## [Assigned task]
Return the records that follow unaltered. Omit every picture.

Recorded information Start Marker

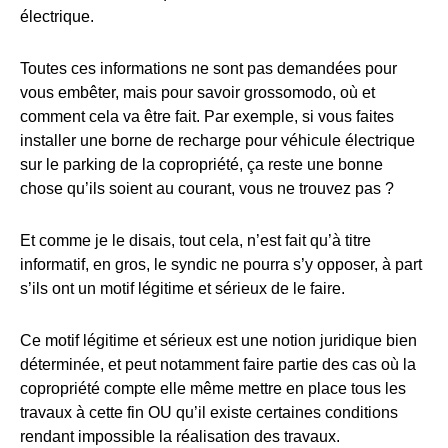
électrique.
Toutes ces informations ne sont pas demandées pour
vous embêter, mais pour savoir grossomodo, où et
comment cela va être fait. Par exemple, si vous faites
installer une borne de recharge pour véhicule électrique
sur le parking de la copropriété, ça reste une bonne
chose qu’ils soient au courant, vous ne trouvez pas ?
Et comme je le disais, tout cela, n’est fait qu’à titre
informatif, en gros, le syndic ne pourra s’y opposer, à part
s’ils ont un motif légitime et sérieux de le faire.
Ce motif légitime et sérieux est une notion juridique bien
déterminée, et peut notamment faire partie des cas où la
copropriété compte elle même mettre en place tous les
travaux à cette fin OU qu’il existe certaines conditions
rendant impossible la réalisation des travaux.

Recorded information End Marker

## [Task answer]
électrique.
Toutes ces informations ne sont pas demandées pour
vous embêter, mais pour savoir grossomodo, où et
comment cela va être fait. Par exemple, si vous faites
installer une borne de recharge pour véhicule électrique
sur le parking de la copropriété, ça reste une bonne
chose qu’ils soient au courant, vous ne trouvez pas ?
Et comme je le disais, tout cela, n’est fait qu’à titre
informatif, en gros, le syndic ne pourra s’y opposer, à part
s’ils ont un motif légitime et sérieux de le faire.
Ce motif légitime et sérieux est une notion juridique bien
déterminée, et peut notamment faire partie des cas où la
copropriété compte elle même mettre en place tous les
travaux à cette fin OU qu’il existe certaines conditions
rendant impossible la réalisation des travaux.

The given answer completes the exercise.